Bisnis.com, JAKARTA - Ketua Umum Partai Ummat Amien Rais mengingatkan adanya potensi krisis eksistensi bangsa kalau pemerintah tidak mampu mengelola potensi tersebut dengan baik.
Menurutnya, potensi itu muncul karena kondisi negara saat ini tidak saja tengah menghadapi pandemi Covid-19 yang berdampak pada aspek ekonomi dan sosial, tapi juga akibat residu dari hasil pemilihan pesiden (Pilpres) 2019 yang membuat anak bangsa terbelah.
Hal itu diungkapkannya dalam sebuah diskusi secara virtual bertajuk “Semangat Hijrah dan Kemerdekaan dalam Kepemimpinan Indonesia,” hari ini, Sabtu (4/9/2021).
Dikatakan, bahwa berbagai aspek politik juga berpotensi memperlemah bangsa seperti wacana amendemen UUD 1945 yang menjadi isu publik.
Menurutnya, kalau potensi krisis eksistensi bangsa itu muncul menjadi kenyataan, maka bukan tidak mungkin Indonesia akan mengalami kehilangan eksistensi seperti Uni Soviet dan Yugoslavia.
Amien menegaskan, di tengah bencana pandemi Covid-19 ini, sejumlah negara termasuk Indonesia mengalami penurunan kualitas demokrasi.
Baca Juga
Hal itu, ujarnya, terlihat dari sebagain pemerintahan yang mencoba untuk memaksakan kekuasaan saat masyarakat tidak berdaya akibat pandemi global tersebut.
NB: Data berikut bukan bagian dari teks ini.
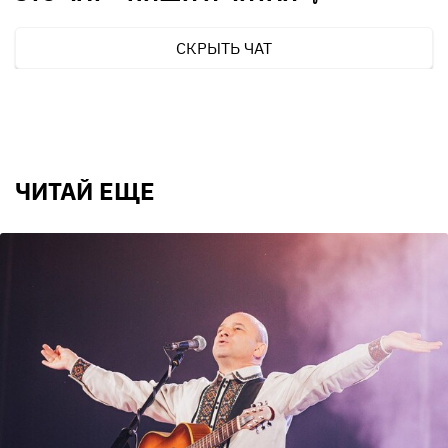
СКРЫТЬ ЧАТ
ЧИТАЙ ЕЩЕ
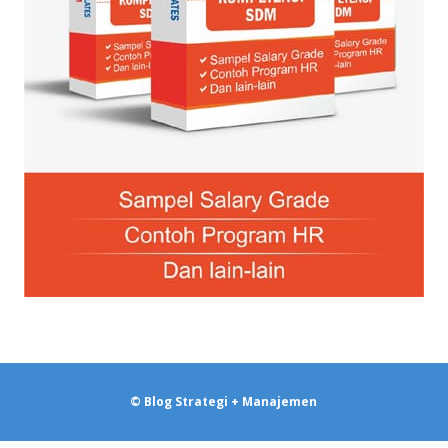
© Blog Strategi + Manajemen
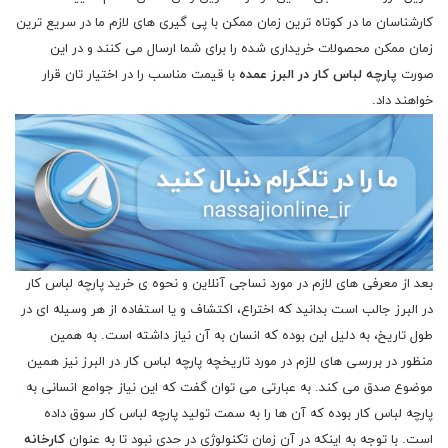
کارشناسان ما در کوتاه ترین زمان ممکن با پی گیری های لازم ما در سریع ترین
زمان ممکن محصولات خریداری شده را برای شما ارسال می کنند و در این
صورت
پارچه لباس کار در البرز عمده
با قیمت مناسب را در اختیار تان قرار
خواهند داد.
بعد از معرفی های لازم در مورد نساجی آنلاین و نحوه ی خرید پارچه لباس کار
در البرز جالب است بدانید که اختراع، اکتشاف و یا استفاده از هر وسیله ای در
طول تاریخ، به دلیل این بوده که انسان به آن نیاز داشته است. به همین
منظور در بررسی های لازم در مورد تاریخچه پارچه لباس کار در البرز نیز همین
موضوع صدق می کند. به عبارتی می توان گفت که این نیاز جوامع انسانی به
پارچه لباس کار بوده که آن ها را به سمت تولید پارچه لباس کار سوق داده
است. با توجه به اینکه در آن زمان تکنولوژی در حدی نبود تا به عنوان
کارخانه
Amien menyebut, dengan bergabungnya PAN ke koalisi parpol pendukung pemerintahan, bersama enam partai politik lainnya, akan mendegradasi demokrasi itu sendiri.
Tidak hanya itu, Amien kembali menegaskan ada gelagat dari dinamika politik itu akan memperpanjang masa jabatan pesiden melalui amendemen UUD 1945.
Bisa Terjadi
Menurut pendiri PAN tersebut, meski Pesiden Jokowi telah menyatakan tidak setuju dengan perubahan masa jabatan itu, namun Amien melihat hal itu bisa terjadi karena ranah amendemen ada di MPR.
Sedangkan, kini mayoritas dari anggotanya yang sebanyak 711 kursi merupakan partai pendukung pemerintah, termasuk PAN sehingga bisa saja agenda amendemen itu terlaksana.
Sebelumnya, Juru Bicara Presiden Fadjroel Rachman menegaskan bahwa Presiden Joko Widodo atau Jokowi memegang teguh Konstitusi Undang-Undang Dasar 1945 yaitu masa jabatan presiden maksimal dua periode.
"Mengingatkan kembali, Presiden Joko Widodo tegak lurus Konstitusi UUD 1945 dan setia terhadap Reformasi 1998," kata Fadjroel dalam keterangan resmi, Sabtu (19/6/2021).
Menurutnya, dalam Pasal 7 UUD 1945 amandemen ke-1 disebutkan bahwa Presiden dan Wakil Presiden memegang jabatannya selama 5 tahun dan dapat dipilih kembali dalam jabatan yang sama tetapi hanya satu kali masa jabatan.
Sementara itu, pengamat politik dari Universitas Pelita Harapan, Emrus Sihombing mengatakan, bahwa usulan amendemen belum punya kekuatan, karena baru disampaikan oleh individu, bukan organisasi besar atau kelompok partai politik.
“Saya kira belum tepat waktunya untuk menyampaikan wacana amendemen masa jabatan presiden tiga periode karena yang didorong (presiden) pun tidak menyatakan berminat untuk tiga periode,” ujarnya.
Dosen Ilmu Komunikasi dan Media itu menilai dari sudut ilmu komunikasi politik, wacana atau usulan itu tidak punya kekuatan untuk mendorong amendemen terjadi. Karena itu dia optimistis Pemilu 2024 akan berjalan seperti sedia kala sebagaimana aturan yang berlaku.
“Isu tersebut tidak berpengatuh dalam sistem politik kita menjelang Pemilu 2024. Kalau kita akan amendemen masih banyak aspek lain yang lebih penting,” ujar pengamat tersebut.